▶ **Requirement**
From the entries that follow, list every line in which the string "dostava" appears.

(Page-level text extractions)
'''

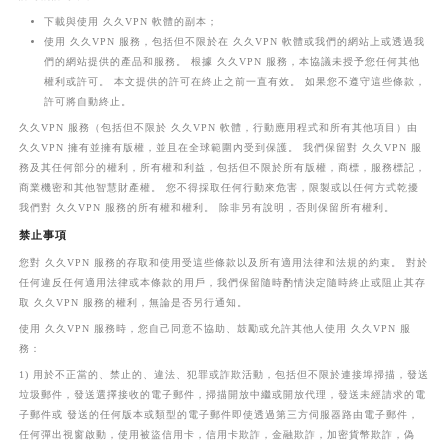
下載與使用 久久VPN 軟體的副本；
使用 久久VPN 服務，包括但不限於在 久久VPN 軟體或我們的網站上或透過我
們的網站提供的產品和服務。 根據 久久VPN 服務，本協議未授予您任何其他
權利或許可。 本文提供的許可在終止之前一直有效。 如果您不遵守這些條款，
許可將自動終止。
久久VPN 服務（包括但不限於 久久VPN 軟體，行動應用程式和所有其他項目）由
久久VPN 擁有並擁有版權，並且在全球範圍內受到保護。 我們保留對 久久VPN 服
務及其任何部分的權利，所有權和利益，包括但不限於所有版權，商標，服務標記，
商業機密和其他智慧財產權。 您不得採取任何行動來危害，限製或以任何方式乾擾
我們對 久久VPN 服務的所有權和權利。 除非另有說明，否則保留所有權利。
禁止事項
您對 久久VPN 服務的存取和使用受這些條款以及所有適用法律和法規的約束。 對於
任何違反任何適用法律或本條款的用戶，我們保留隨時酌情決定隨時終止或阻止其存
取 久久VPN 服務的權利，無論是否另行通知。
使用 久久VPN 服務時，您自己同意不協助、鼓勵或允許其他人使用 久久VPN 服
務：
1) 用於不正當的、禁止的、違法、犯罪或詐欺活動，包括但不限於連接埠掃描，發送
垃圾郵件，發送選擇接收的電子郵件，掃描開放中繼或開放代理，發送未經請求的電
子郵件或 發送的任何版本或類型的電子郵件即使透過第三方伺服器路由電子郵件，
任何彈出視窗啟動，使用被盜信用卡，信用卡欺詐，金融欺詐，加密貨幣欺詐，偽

'''
'''

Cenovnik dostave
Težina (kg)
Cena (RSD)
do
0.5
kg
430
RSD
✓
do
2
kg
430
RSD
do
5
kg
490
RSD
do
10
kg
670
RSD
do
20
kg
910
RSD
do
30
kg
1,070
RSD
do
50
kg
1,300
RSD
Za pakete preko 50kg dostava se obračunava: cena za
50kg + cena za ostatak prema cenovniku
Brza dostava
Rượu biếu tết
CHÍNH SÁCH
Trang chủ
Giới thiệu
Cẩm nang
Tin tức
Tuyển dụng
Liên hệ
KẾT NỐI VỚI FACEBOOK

'''

▶ **Answer area**
Za pakete preko 50kg dostava se obračunava: cena za
Brza dostava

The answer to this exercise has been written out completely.